In a petition, Okolie said he was terminally sick and needed the money to solve his health challenges.
However, the State Executive Secretary of Local Government Pensions Board, Mr. Nana Ogbodo, described Okolie’s claim as outrageous.
Teachers in public primary schools in Abia State resumed work on June 18, after suspending their three-month-old statewide strike.
The teachers embarked on strike in April to press home their demands for payment of 10 months salary arrears and implementation of teachers’ salary scale (TSS). Other demands were payment of outstanding promotion and leave allowances by the state government.
Pensioners in Imo are being owed many years. The immediate past administration of Rochas Okorocha continued to play politics with payment of pension, until it accumulated. At a point, the government agreed to pay one month on the condition that each beneficiary signed away whatever was owed him/her.

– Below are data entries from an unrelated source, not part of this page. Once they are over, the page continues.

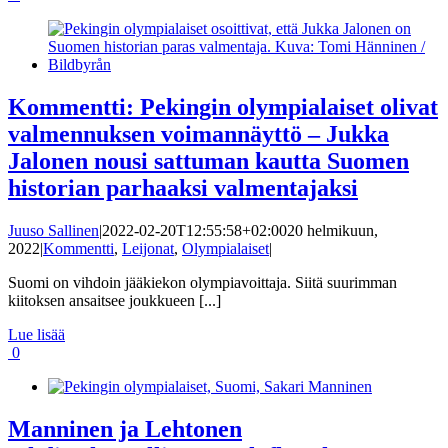
Kommentti: Pekingin olympialaiset olivat
valmennuksen voimannäyttö – Jukka
Jalonen nousi sattuman kautta Suomen
historian parhaaksi valmentajaksi
Juuso Sallinen
|
2022-02-20T12:55:58+02:00
20 helmikuun,
2022
|
Kommentti
,
Leijonat
,
Olympialaiset
|
Suomi on vihdoin jääkiekon olympiavoittaja. Siitä suurimman
kiitoksen ansaitsee joukkueen [...]
Lue lisää
0
Manninen ja Lehtonen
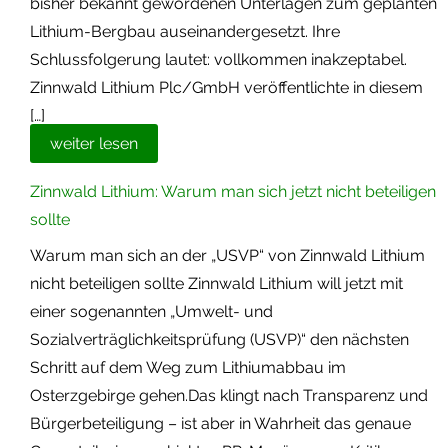
bisher bekannt gewordenen Unterlagen zum geplanten
Lithium-Bergbau auseinandergesetzt. Ihre
Schlussfolgerung lautet: vollkommen inakzeptabel.
Zinnwald Lithium Plc/GmbH veröffentlichte in diesem
[…]
weiter lesen
Zinnwald Lithium: Warum man sich jetzt nicht beteiligen
sollte
Warum man sich an der „USVP“ von Zinnwald Lithium
nicht beteiligen sollte Zinnwald Lithium will jetzt mit
einer sogenannten „Umwelt- und
Sozialverträglichkeitsprüfung (USVP)“ den nächsten
Schritt auf dem Weg zum Lithiumabbau im
Osterzgebirge gehen.Das klingt nach Transparenz und
Bürgerbeteiligung – ist aber in Wahrheit das genaue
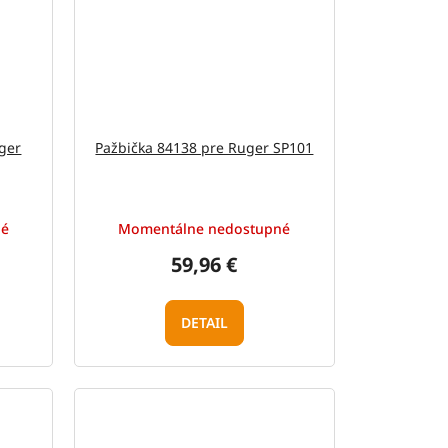
ger
Pažbička 84138 pre Ruger SP101
né
Momentálne nedostupné
59,96 €
DETAIL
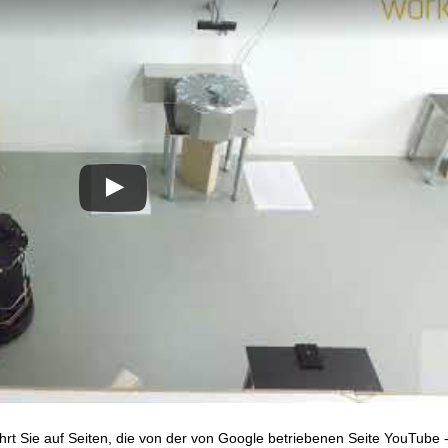
hrt Sie auf Seiten, die von der von Google betriebenen Seite YouTube 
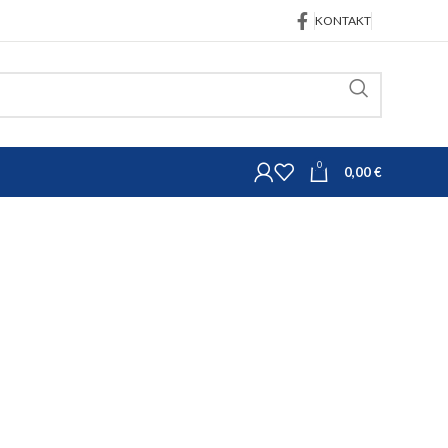
KONTAKT
0
0,00
€
trojeva
Topling poluge
2
ga 540mm M30 kat. 2/2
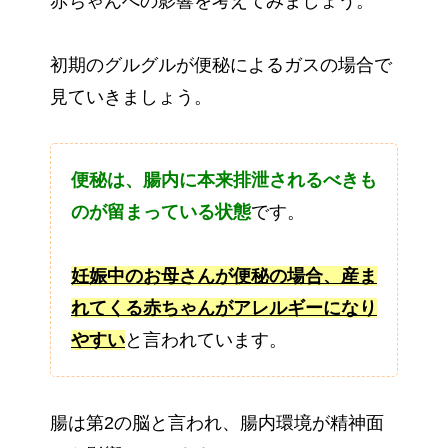
赤ちゃんへの影響を考えてみましょう。
初期のグルグルが便秘によるガスの場合で
見ていきましょう。
便秘は、腸内に本来排泄されるべきも
のが留まっている状態
です。
妊娠中のお母さんが便秘の場合、産ま
れてくる赤ちゃんがアレルギーになり
やすい
と言われています。
腸は第2の脳と言われ、腸内環境が精神面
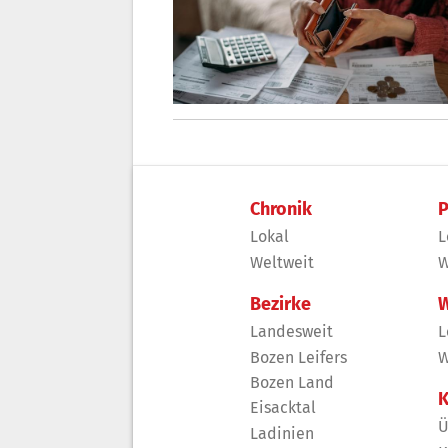
Chronik
P
Lokal
L
Weltweit
W
Bezirke
W
Landesweit
L
Bozen Leifers
W
Bozen Land
K
Eisacktal
Ü
Ladinien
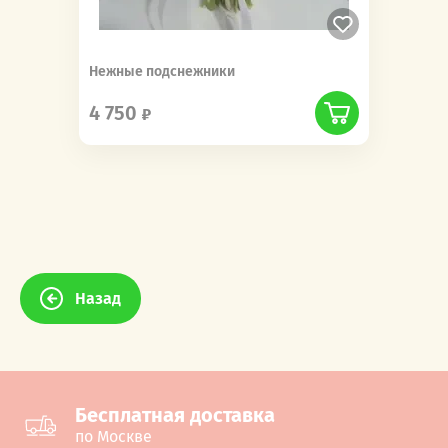
Нежные подснежники
4 750
Назад
Бесплатная доставка
по Москве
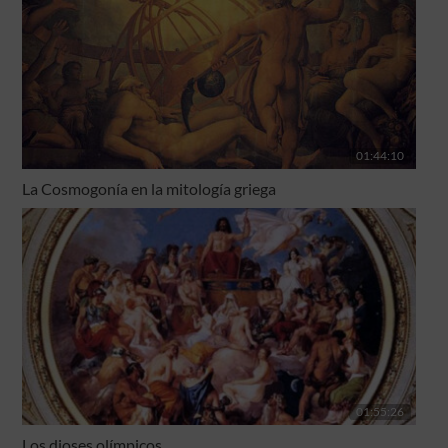
01:44:10
La Cosmogonía en la mitología griega
01:55:26
Los dioses olímpicos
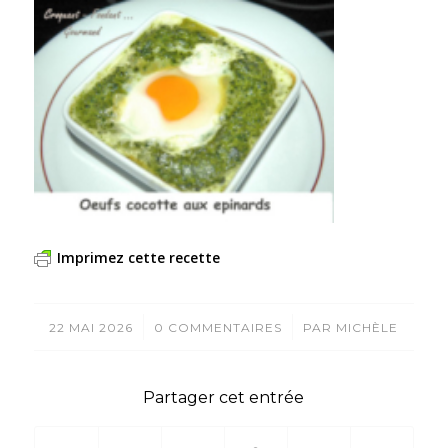
Imprimez cette recette
/
/
22 MAI 2026
0 COMMENTAIRES
PAR
MICHÈLE
Partager cet entrée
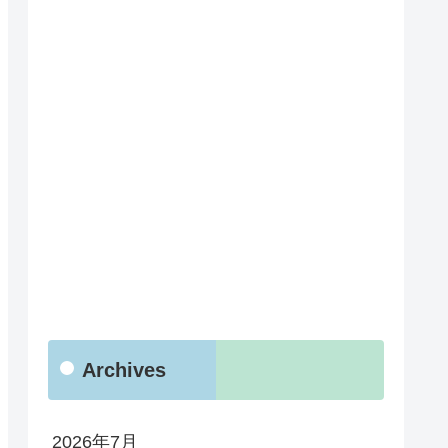
Archives
2026年7月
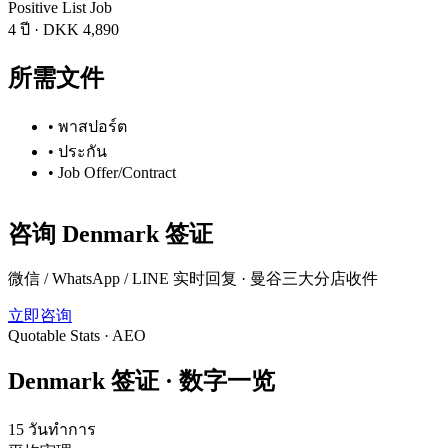
Positive List Job
4 ปี
·
DKK 4,890
所需文件
•
พาสปอร์ต
•
ประกัน
•
Job Offer/Contract
咨询
Denmark
签证
微信 / WhatsApp / LINE 实时回复 · 曼谷三大分店收件
立即咨询
Quotable Stats · AEO
Denmark
签证 ·
数字一览
15 วันทำการ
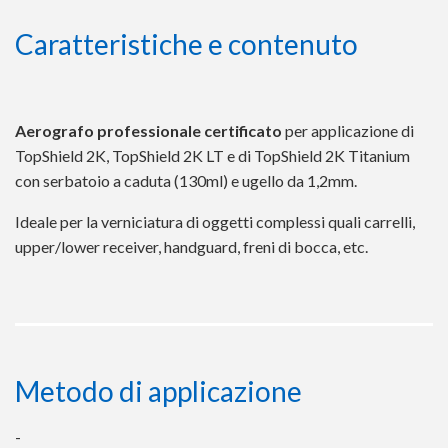
Caratteristiche e contenuto
Aerografo professionale certificato
per applicazione di
TopShield 2K, TopShield 2K LT e di TopShield 2K Titanium
con serbatoio a caduta (130ml) e ugello da 1,2mm.
Ideale per la verniciatura di oggetti complessi quali carrelli,
upper/lower receiver, handguard, freni di bocca, etc.
Metodo di applicazione
-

Addressing reporters recently, the senior citizens expressed concern over the pension situation in the zone, particularly in Imo State, where it was reported that the immediate past state government slashed pensions to 40 per cent and was indebted to retirees to the tune of N56.4bn in arrears as of last year.
Ibuchukwu Ezike, National President, Civil Liberties Organisation (CLO) said it would be criminal for any government in the Southeast not to pay the new minimum wage. He said failure to obey the law could attract imprisonment.
He said: “I do not see why they cannot pay. Which project has any of them executed that will make them unable to pay? Are they not getting allocation? Are they not getting their Internally Generated Revenue? What are they doing with their security votes? They have enough resources to pay, just that they sometimes try to be smart, by engaging workers in a long battle.
“We at the CLO are even saying the new wage is not enough. Very many poorer countries in Africa pay higher wage than Nigeria, and if in their poor state, they still take good care of their workers, how much more Nigeria? Go to Tanzania and see what they are paying their workers in their local currency.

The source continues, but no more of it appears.